During the Manipur state election campaign of 2017, reigning three-time chief minister O Ibobi Singh was asked by this reporter what his chances were of retaining the chair as, just months earlier, another three-time Congress CM, Tarun Gogoi, was shown the door after a 15-year rule in Assam. "This is not Assam or Arunachal," Singh replied.
"This is Manipur, and I will be back."
When the results came out, the Congress had won 28 seats in a 60-member house, but could not muster the support of three more MLAs needed to form the government. Instead, the first Bharatiya Janata Party (BJP) government was formed in the state under the leadership of N Biren Singh. Three years later, Ibobi Singh yet again finds himself within the touching distance of the chair, but this time he hardly had any role to play in it.

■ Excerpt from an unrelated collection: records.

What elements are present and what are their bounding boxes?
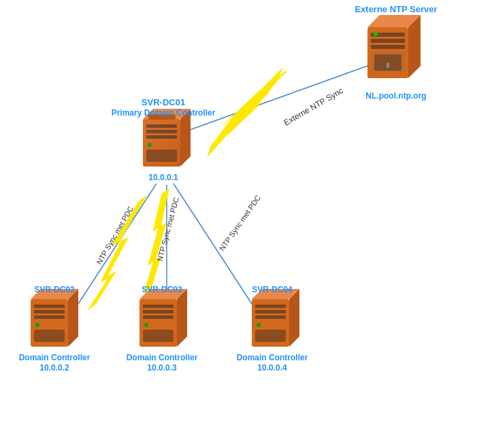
svg-point-50	[257, 323, 261, 327]
svg-rect-13	[146, 130, 177, 133]
svg-rect-43	[143, 330, 174, 342]
dc04-server	[252, 289, 299, 347]
ntp-server	[367, 15, 421, 78]
svg-marker-38	[177, 289, 187, 347]
svg-rect-39	[143, 305, 174, 308]
pdc-name: SVR-DC01	[142, 97, 185, 107]
svg-rect-41	[143, 315, 174, 319]
svg-rect-32	[34, 310, 65, 313]
svg-rect-49	[255, 315, 286, 319]
svg-point-15	[148, 143, 152, 147]
dc03-name: SVR-DC03	[142, 285, 182, 294]
svg-rect-12	[146, 124, 177, 128]
dc02-server	[31, 289, 78, 347]
dc02-name: SVR-DC02	[34, 285, 75, 294]
svg-point-27	[374, 32, 378, 36]
dc02-ip: 10.0.0.2	[39, 363, 69, 373]
svg-marker-30	[68, 289, 78, 347]
svg-rect-22	[371, 39, 405, 43]
pdc-ip: 10.0.0.1	[148, 173, 178, 182]
dc03-ip: 10.0.0.3	[147, 363, 177, 373]
svg-rect-47	[255, 305, 286, 308]
ntp-server-detail: NL.pool.ntp.org	[365, 91, 426, 101]
svg-rect-33	[34, 315, 65, 319]
svg-rect-31	[34, 305, 65, 308]
svg-rect-14	[146, 135, 177, 139]
svg-point-42	[144, 323, 148, 327]
dc02-role: Domain Controller	[19, 353, 91, 362]
dc04-name: SVR-DC04	[252, 285, 293, 294]
svg-rect-16	[146, 150, 177, 162]
svg-rect-51	[255, 330, 286, 342]
svg-marker-46	[289, 289, 299, 347]
dc04-ip: 10.0.0.4	[257, 363, 287, 373]
dc04-role: Domain Controller	[237, 353, 308, 362]
ntp-server-name: Externe NTP Server	[355, 4, 437, 14]
svg-point-34	[35, 323, 39, 327]
svg-rect-23	[371, 45, 405, 49]
svg-rect-48	[255, 310, 286, 313]
svg-rect-26	[386, 63, 389, 68]
dc03-server	[139, 289, 187, 347]
svg-rect-40	[143, 310, 174, 313]
dc03-role: Domain Controller	[127, 353, 198, 362]
svg-rect-35	[34, 330, 65, 342]
pdc-role: Primary Domain Controller	[112, 108, 216, 118]
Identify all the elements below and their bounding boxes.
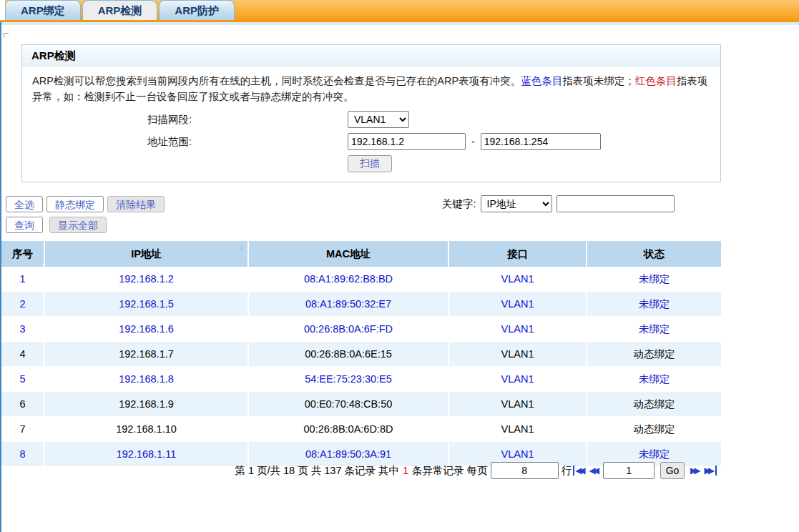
pagination-bar: 第 1 页/共 18 页 共 137 条记录 其中 1 条异常记录 每页 行 ◀…	[1, 462, 718, 479]
static-bind-button[interactable]: 静态绑定	[46, 196, 104, 212]
cell-mac: 00:26:8B:0A:6F:FD	[248, 317, 448, 342]
cell-status: 动态绑定	[587, 342, 721, 367]
go-button[interactable]: Go	[660, 462, 685, 479]
cell-ip: 192.168.1.9	[44, 392, 248, 417]
first-page-button[interactable]: ◀◀	[573, 466, 586, 476]
cell-index: 5	[1, 367, 44, 392]
cell-status: 未绑定	[587, 267, 721, 292]
cell-status: 未绑定	[587, 292, 721, 317]
tab-arp-binding[interactable]: ARP绑定	[5, 0, 81, 20]
table-row[interactable]: 1 192.168.1.2 08:A1:89:62:B8:BD VLAN1 未绑…	[1, 267, 721, 292]
column-header-index[interactable]: 序号	[1, 241, 44, 267]
keyword-input[interactable]	[557, 195, 675, 212]
page-info: 第 1 页/共 18 页 共 137 条记录 其中	[235, 464, 399, 478]
sort-desc-icon[interactable]: ↓	[240, 242, 244, 251]
desc-blue-entry: 蓝色条目	[521, 75, 562, 87]
abnormal-label: 条异常记录 每页	[412, 464, 488, 478]
cell-mac: 08:A1:89:62:B8:BD	[248, 267, 448, 292]
cell-interface: VLAN1	[448, 342, 587, 367]
cell-index: 2	[1, 292, 44, 317]
address-range-label: 地址范围:	[147, 135, 348, 149]
last-page-button[interactable]: ▶▶	[705, 466, 717, 476]
address-range-row: 地址范围: -	[22, 133, 720, 150]
cell-mac: 00:26:8B:0A:6D:8D	[248, 417, 448, 442]
cell-interface: VLAN1	[448, 317, 587, 342]
cell-index: 7	[1, 417, 44, 442]
query-button[interactable]: 查询	[6, 217, 43, 233]
table-row[interactable]: 6 192.168.1.9 00:E0:70:48:CB:50 VLAN1 动态…	[1, 392, 721, 417]
scan-segment-row: 扫描网段: VLAN1	[22, 111, 720, 128]
abnormal-count: 1	[403, 465, 408, 476]
cell-index: 3	[1, 317, 44, 342]
cell-status: 未绑定	[587, 367, 721, 392]
table-row[interactable]: 5 192.168.1.8 54:EE:75:23:30:E5 VLAN1 未绑…	[1, 367, 721, 392]
next-page-button[interactable]: ▶▶	[690, 466, 701, 476]
keyword-label: 关键字:	[442, 197, 476, 211]
table-row[interactable]: 4 192.168.1.7 00:26:8B:0A:6E:15 VLAN1 动态…	[1, 342, 721, 367]
toolbar-row-1: 全选 静态绑定 清除结果	[6, 196, 165, 212]
table-row[interactable]: 3 192.168.1.6 00:26:8B:0A:6F:FD VLAN1 未绑…	[1, 317, 721, 342]
cell-ip: 192.168.1.6	[44, 317, 248, 342]
cell-mac: 54:EE:75:23:30:E5	[248, 367, 448, 392]
table-row[interactable]: 7 192.168.1.10 00:26:8B:0A:6D:8D VLAN1 动…	[1, 417, 721, 442]
cell-ip: 192.168.1.10	[44, 417, 248, 442]
column-header-ip-label: IP地址	[131, 248, 162, 260]
cell-ip: 192.168.1.8	[44, 367, 248, 392]
range-dash: -	[471, 136, 475, 147]
column-header-ip[interactable]: IP地址↓	[44, 241, 248, 267]
select-all-button[interactable]: 全选	[6, 196, 43, 212]
tab-arp-protection[interactable]: ARP防护	[159, 0, 235, 20]
cell-index: 1	[1, 267, 44, 292]
scan-button-row: 扫描	[22, 155, 720, 172]
cell-ip: 192.168.1.5	[44, 292, 248, 317]
page-size-input[interactable]	[491, 462, 559, 479]
cell-mac: 00:26:8B:0A:6E:15	[248, 342, 448, 367]
column-header-interface[interactable]: 接口	[448, 241, 587, 267]
cell-status: 动态绑定	[587, 392, 721, 417]
scan-segment-label: 扫描网段:	[147, 113, 348, 127]
under-tab-strip	[0, 22, 799, 25]
desc-text-1: ARP检测可以帮您搜索到当前网段内所有在线的主机，同时系统还会检查是否与已存在的…	[32, 75, 521, 87]
clear-results-button[interactable]: 清除结果	[107, 196, 165, 212]
cell-status: 动态绑定	[587, 417, 721, 442]
frame-corner-grip	[4, 33, 9, 38]
cell-mac: 08:A1:89:50:32:E7	[248, 292, 448, 317]
cell-index: 6	[1, 392, 44, 417]
keyword-search: 关键字: IP地址	[442, 195, 675, 212]
cell-interface: VLAN1	[448, 267, 587, 292]
show-all-button[interactable]: 显示全部	[49, 217, 107, 233]
column-header-status[interactable]: 状态	[587, 241, 721, 267]
ip-start-input[interactable]	[348, 133, 466, 150]
cell-status: 未绑定	[587, 317, 721, 342]
cell-interface: VLAN1	[448, 292, 587, 317]
tabs: ARP绑定 ARP检测 ARP防护	[5, 0, 235, 20]
prev-page-button[interactable]: ◀◀	[589, 466, 600, 476]
keyword-type-select[interactable]: IP地址	[481, 195, 552, 212]
table-header-row: 序号 IP地址↓ MAC地址 接口 状态	[1, 241, 721, 267]
tab-bar: ARP绑定 ARP检测 ARP防护	[0, 0, 799, 22]
cell-interface: VLAN1	[448, 367, 587, 392]
goto-page-input[interactable]	[603, 462, 655, 479]
desc-text-2: 指表项未绑定；	[562, 75, 635, 87]
cell-ip: 192.168.1.7	[44, 342, 248, 367]
vlan-select[interactable]: VLAN1	[348, 111, 409, 128]
desc-red-entry: 红色条目	[635, 75, 677, 87]
cell-mac: 00:E0:70:48:CB:50	[248, 392, 448, 417]
scan-button[interactable]: 扫描	[348, 155, 392, 172]
panel-description: ARP检测可以帮您搜索到当前网段内所有在线的主机，同时系统还会检查是否与已存在的…	[22, 66, 720, 106]
rows-label: 行	[562, 464, 572, 478]
table-row[interactable]: 2 192.168.1.5 08:A1:89:50:32:E7 VLAN1 未绑…	[1, 292, 721, 317]
ip-end-input[interactable]	[481, 133, 601, 150]
cell-interface: VLAN1	[448, 417, 587, 442]
tab-arp-detection[interactable]: ARP检测	[82, 0, 158, 20]
cell-interface: VLAN1	[448, 392, 587, 417]
cell-ip: 192.168.1.2	[44, 267, 248, 292]
cell-index: 4	[1, 342, 44, 367]
panel-title: ARP检测	[22, 45, 720, 66]
arp-detection-panel: ARP检测 ARP检测可以帮您搜索到当前网段内所有在线的主机，同时系统还会检查是…	[21, 44, 721, 182]
column-header-mac[interactable]: MAC地址	[248, 241, 448, 267]
tabbar-left-sliver	[0, 0, 5, 20]
toolbar-row-2: 查询 显示全部	[6, 217, 107, 233]
arp-table: 序号 IP地址↓ MAC地址 接口 状态 1 192.168.1.2 08:A1…	[1, 241, 721, 467]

With nine MLAs withdrawing their support from the government, the internal feud which was going on in the Manipur’s ruling coalition is out in the open. This revolt has three key players: the chief minister, his deputy Y Joykumar Singh, who is an MLA from the National People’s Party (NPP) and a former director general of police, and Th Biswajit Singh, senior BJP leader.
Biswajit and Biren Singh have been at loggerheads from the very beginning. The MLA had even led a number of delegations to the party high command, including Prime Minister Narendra Modi and home minister Amit Shah, asking for Biren Singh to be replaced to save the government in the state. He had blamed the chief minister’s high-handedness and autocratic style of functioning for the fallout.
The root of this problem precedes the 2017 assembly elections. When K Joykisan Singh, the first BJP MLA in Manipur, defected to the Congress, many assumed Biswajit was the de-facto choice as the face of the party. But then the BJP decided to bring in a former senior minister of the Ibobi government, N Biren Singh. That put paid to Biswajit’s hopes of bagging the chief minister’s chair.
While the feud of the three bigwigs has been on since 2017, it reached a tipping point last year when the CM stripped these two men of their key portfolios. It took the North-East Democratic Alliance and senior BJP leader Himanta Biswa Sarma’s repeated visits to the state to calm the fragile egos. The revolt was nipped and the government lived to see another day.
The issue shot up again in April this year, when Joykumar was stripped of his portfolios again. This time it was because he called the chief minister’s food security assurance a ‘hogwash’ and claimed that rice allocated to his constituency was just not enough.
Around this time, government spokesperson and BJP legislator S Rajen dared Joykumar and his three other MLAs to quit the government if they were unhappy with CM Biren SIngh. The calculation was that in the 59-member assembly, the BJP and allies had 37 members, and if four NPP members withdrew, the government would still be in majority.
April being the lockdown month, the BJP could not rush senior party leaders to the state. The chief troubleshooter, Himanta Biswa Sarma, being the health minister of Assam, was also busy fighting the Covid-19 menace in the state.
And that turned out to be calamitous for Biren Singh. Not only did the four members of NPP quit the government, three BJP MLAs resigned, too, to join the Congress, and the two other MLAs from Trinamool Congress and Independents withdrew support from the party as well.
Now the number 37 got reduced to 28. The party had to fly in Biswa Sarma , who came with the NPP national head and Meghalaya chief minister Conrad Sangma. They flew in and out on the same day, but helped the party win the Rajya Sabha elections. This victory, however, had more to do with a favourable court order and a cooperative Speaker. There still remains a huge question mark on the survival of the government.
However, after visiting Manipur, Biswa Sarma told the media in Guwahati that the government would be safe and that “…the architecture will be a bit different but more or less, we are continuing with the principle of friendship and the spirit of NEDA and NDA”, hinting at a possibility of a change in chief minister to save the government. Some of the NPP MLAs had also hinted at possible support to the BJP if the CM is changed.
The Congress, on the other hand, is planning to take the legal recourse. The loss of the Rajya Sabha election was a big setback, but the party has not given up hope of forming the government. It is angry at how three of their seven turncoat MLAs facing disqualification were allowed to vote while the rest were disqualified. Reacting to the turn of events, Ibobi Singh said, “When all the MLAs are in the same case for the same reason, how could the Speaker disqualify only four? It is a very shameful act.”
What happens next in the Manipur thriller is getting difficult to predict, but if this government falls, it would surely be the first government to fall to the coronavirus, or at least the lockdown necessitated by it, which prevented the central leadership of the BJP from taking action in time.